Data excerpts
__________
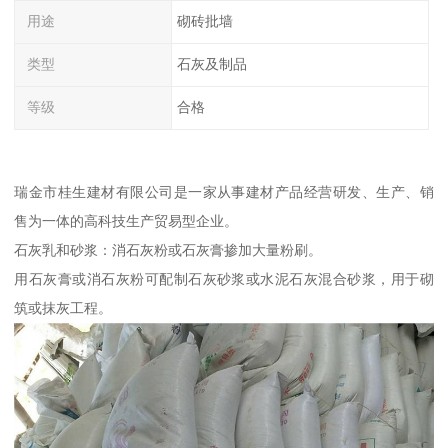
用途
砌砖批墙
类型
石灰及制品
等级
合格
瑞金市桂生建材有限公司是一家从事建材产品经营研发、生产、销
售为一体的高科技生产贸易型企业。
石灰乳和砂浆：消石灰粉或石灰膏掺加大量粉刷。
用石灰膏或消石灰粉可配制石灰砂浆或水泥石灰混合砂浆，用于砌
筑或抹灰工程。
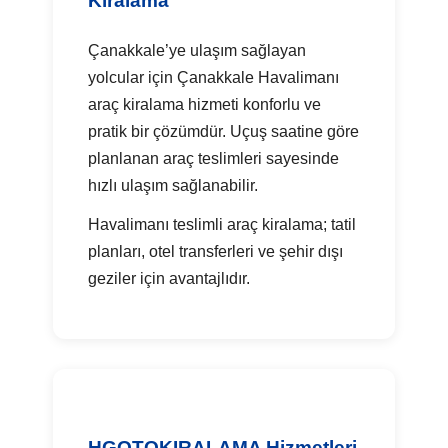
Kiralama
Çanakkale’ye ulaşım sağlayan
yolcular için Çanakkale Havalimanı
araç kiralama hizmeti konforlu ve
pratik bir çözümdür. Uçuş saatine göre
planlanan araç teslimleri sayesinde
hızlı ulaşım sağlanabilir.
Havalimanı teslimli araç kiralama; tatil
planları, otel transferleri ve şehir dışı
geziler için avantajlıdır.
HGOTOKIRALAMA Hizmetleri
__________
▶ **What the exercise asks**: Please write out, exactly as they appear, the lines from the line containing "Çanakkale’ye ulaşım sağlayan" through the last line of the records above, both included.

▶ **Solved exercise**:
Çanakkale’ye ulaşım sağlayan
yolcular için Çanakkale Havalimanı
araç kiralama hizmeti konforlu ve
pratik bir çözümdür. Uçuş saatine göre
planlanan araç teslimleri sayesinde
hızlı ulaşım sağlanabilir.
Havalimanı teslimli araç kiralama; tatil
planları, otel transferleri ve şehir dışı
geziler için avantajlıdır.
HGOTOKIRALAMA Hizmetleri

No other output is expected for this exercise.